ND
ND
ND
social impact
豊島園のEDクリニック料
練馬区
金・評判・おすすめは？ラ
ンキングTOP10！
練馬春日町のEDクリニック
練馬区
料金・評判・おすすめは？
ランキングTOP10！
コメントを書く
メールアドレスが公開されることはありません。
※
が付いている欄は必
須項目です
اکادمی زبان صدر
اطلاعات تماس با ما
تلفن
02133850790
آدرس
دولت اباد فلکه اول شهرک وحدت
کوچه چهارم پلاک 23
——
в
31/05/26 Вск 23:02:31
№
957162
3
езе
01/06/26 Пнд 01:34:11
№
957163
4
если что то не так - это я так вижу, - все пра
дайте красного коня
——
◆ WHAT TO DO ◆
Among the records above, extract exactly the lines from the line with "練馬春日町のEDクリニック" to the line with "کوچه چهارم پلاک 23", both lines included, and leave out the rest.

◆ REPLY ◆
練馬春日町のEDクリニック
練馬区
料金・評判・おすすめは？
ランキングTOP10！
コメントを書く
メールアドレスが公開されることはありません。
※
が付いている欄は必
須項目です
اکادمی زبان صدر
اطلاعات تماس با ما
تلفن
02133850790
آدرس
دولت اباد فلکه اول شهرک وحدت
کوچه چهارم پلاک 23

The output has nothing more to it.